Would you repeat exactly the part of the listing below that runs from the line containing "http://memory.loc.gov/diglib/vhp/story/loc.natlib.afc" down to the line containing "View on Amazon", inclusive, and nothing else?

Material for this task:
---

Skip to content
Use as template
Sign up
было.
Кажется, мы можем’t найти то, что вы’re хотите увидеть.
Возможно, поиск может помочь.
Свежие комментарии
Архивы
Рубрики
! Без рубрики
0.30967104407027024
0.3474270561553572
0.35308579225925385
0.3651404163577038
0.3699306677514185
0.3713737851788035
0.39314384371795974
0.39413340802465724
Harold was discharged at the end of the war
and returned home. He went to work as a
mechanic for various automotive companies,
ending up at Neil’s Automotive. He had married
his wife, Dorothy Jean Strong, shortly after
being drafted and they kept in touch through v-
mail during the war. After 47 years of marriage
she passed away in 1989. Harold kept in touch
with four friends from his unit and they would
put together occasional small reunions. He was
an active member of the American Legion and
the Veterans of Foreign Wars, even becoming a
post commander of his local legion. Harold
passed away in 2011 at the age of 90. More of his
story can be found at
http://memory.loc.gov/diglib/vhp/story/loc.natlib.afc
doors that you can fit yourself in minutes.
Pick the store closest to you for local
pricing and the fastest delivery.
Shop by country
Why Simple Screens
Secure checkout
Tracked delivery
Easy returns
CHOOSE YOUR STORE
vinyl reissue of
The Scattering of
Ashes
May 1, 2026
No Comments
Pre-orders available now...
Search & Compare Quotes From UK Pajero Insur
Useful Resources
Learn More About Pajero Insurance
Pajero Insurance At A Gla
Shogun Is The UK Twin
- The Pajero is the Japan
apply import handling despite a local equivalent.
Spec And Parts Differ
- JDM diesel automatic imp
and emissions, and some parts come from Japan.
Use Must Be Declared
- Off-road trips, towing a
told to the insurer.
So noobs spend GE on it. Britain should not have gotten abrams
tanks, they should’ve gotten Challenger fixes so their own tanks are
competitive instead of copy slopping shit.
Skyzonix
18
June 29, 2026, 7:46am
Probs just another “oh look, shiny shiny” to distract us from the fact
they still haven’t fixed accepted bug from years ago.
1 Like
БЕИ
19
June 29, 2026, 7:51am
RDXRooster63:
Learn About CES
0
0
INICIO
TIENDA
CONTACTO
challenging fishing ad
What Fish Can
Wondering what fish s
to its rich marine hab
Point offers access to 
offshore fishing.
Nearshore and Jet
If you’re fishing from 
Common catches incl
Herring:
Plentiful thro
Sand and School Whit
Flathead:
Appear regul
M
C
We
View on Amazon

---

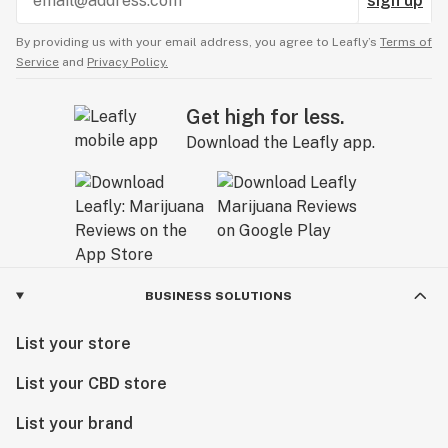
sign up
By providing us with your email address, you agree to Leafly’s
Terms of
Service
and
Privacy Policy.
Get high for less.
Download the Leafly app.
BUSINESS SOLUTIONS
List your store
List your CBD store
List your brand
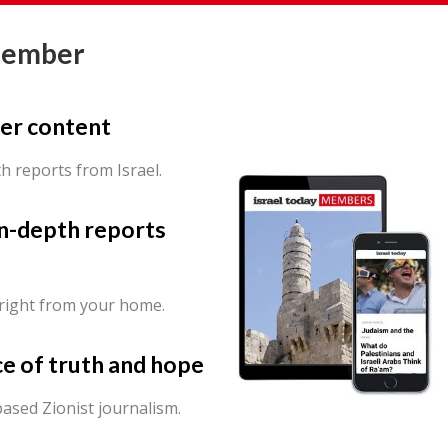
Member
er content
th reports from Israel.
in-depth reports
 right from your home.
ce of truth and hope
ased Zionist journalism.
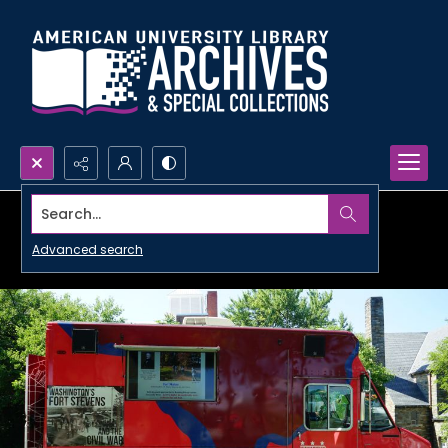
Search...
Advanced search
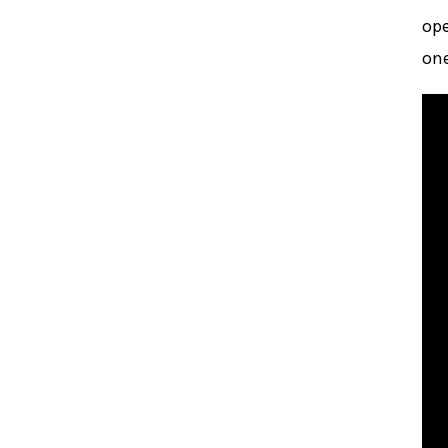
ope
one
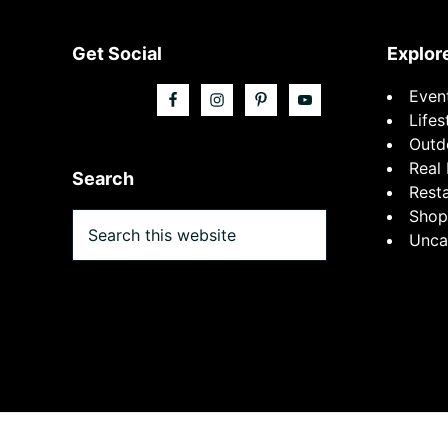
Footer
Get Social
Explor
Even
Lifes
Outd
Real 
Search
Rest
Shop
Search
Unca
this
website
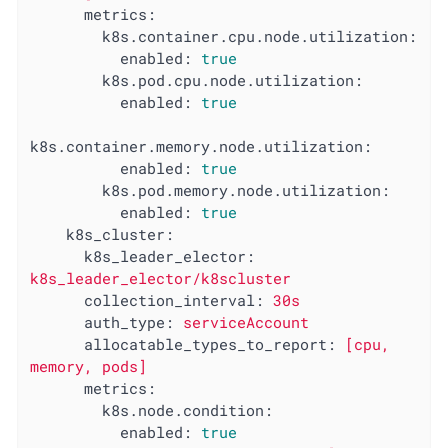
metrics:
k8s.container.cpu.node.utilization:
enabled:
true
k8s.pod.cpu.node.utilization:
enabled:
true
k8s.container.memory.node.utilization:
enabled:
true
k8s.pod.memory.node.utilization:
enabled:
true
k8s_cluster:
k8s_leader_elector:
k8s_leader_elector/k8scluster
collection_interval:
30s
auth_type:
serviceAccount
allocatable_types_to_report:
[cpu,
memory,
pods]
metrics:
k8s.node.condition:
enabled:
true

---

Solution:
http://memory.loc.gov/diglib/vhp/story/loc.natlib.afc
doors that you can fit yourself in minutes.
Pick the store closest to you for local
pricing and the fastest delivery.
Shop by country
Why Simple Screens
Secure checkout
Tracked delivery
Easy returns
CHOOSE YOUR STORE
vinyl reissue of
The Scattering of
Ashes
May 1, 2026
No Comments
Pre-orders available now...
Search & Compare Quotes From UK Pajero Insur
Useful Resources
Learn More About Pajero Insurance
Pajero Insurance At A Gla
Shogun Is The UK Twin
- The Pajero is the Japan
apply import handling despite a local equivalent.
Spec And Parts Differ
- JDM diesel automatic imp
and emissions, and some parts come from Japan.
Use Must Be Declared
- Off-road trips, towing a
told to the insurer.
So noobs spend GE on it. Britain should not have gotten abrams
tanks, they should’ve gotten Challenger fixes so their own tanks are
competitive instead of copy slopping shit.
Skyzonix
18
June 29, 2026, 7:46am
Probs just another “oh look, shiny shiny” to distract us from the fact
they still haven’t fixed accepted bug from years ago.
1 Like
БЕИ
19
June 29, 2026, 7:51am
RDXRooster63:
Learn About CES
0
0
INICIO
TIENDA
CONTACTO
challenging fishing ad
What Fish Can
Wondering what fish s
to its rich marine hab
Point offers access to 
offshore fishing.
Nearshore and Jet
If you’re fishing from 
Common catches incl
Herring:
Plentiful thro
Sand and School Whit
Flathead:
Appear regul
M
C
We
View on Amazon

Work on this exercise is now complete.